- Source material -
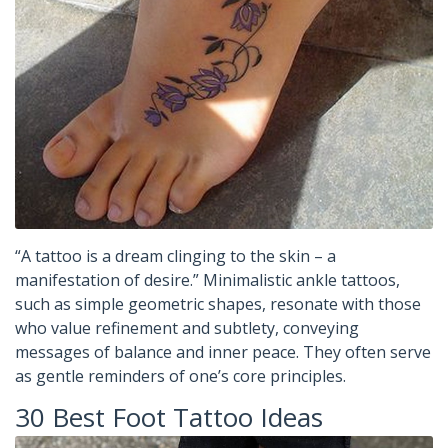
“A tattoo is a dream clinging to the skin – a
manifestation of desire.” Minimalistic ankle tattoos,
such as simple geometric shapes, resonate with those
who value refinement and subtlety, conveying
messages of balance and inner peace. They often serve
as gentle reminders of one’s core principles.
30 Best Foot Tattoo Ideas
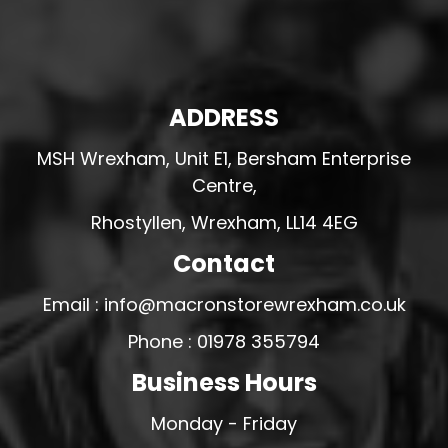
ADDRESS
MSH Wrexham, Unit E1, Bersham Enterprise
Centre,
Rhostyllen, Wrexham, LL14 4EG
Contact
Email : info@macronstorewrexham.co.uk
Phone : 01978 355794
Business Hours
Monday - Friday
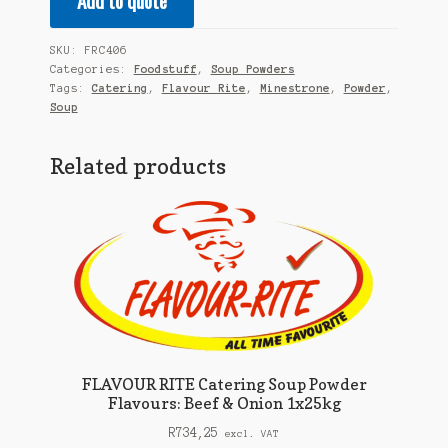
Add to quote
SKU:
FRC406
Categories:
Foodstuff
,
Soup Powders
Tags:
Catering
,
Flavour Rite
,
Minestrone
,
Powder
,
Soup
Related products
FLAVOUR RITE Catering Soup Powder
Flavours: Beef & Onion 1x25kg
R
734,25
excl. VAT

- Exercise aim -
Count the lines above in which the string "Soup" occurs. Give that number and nothing else.

- Result of this task -
3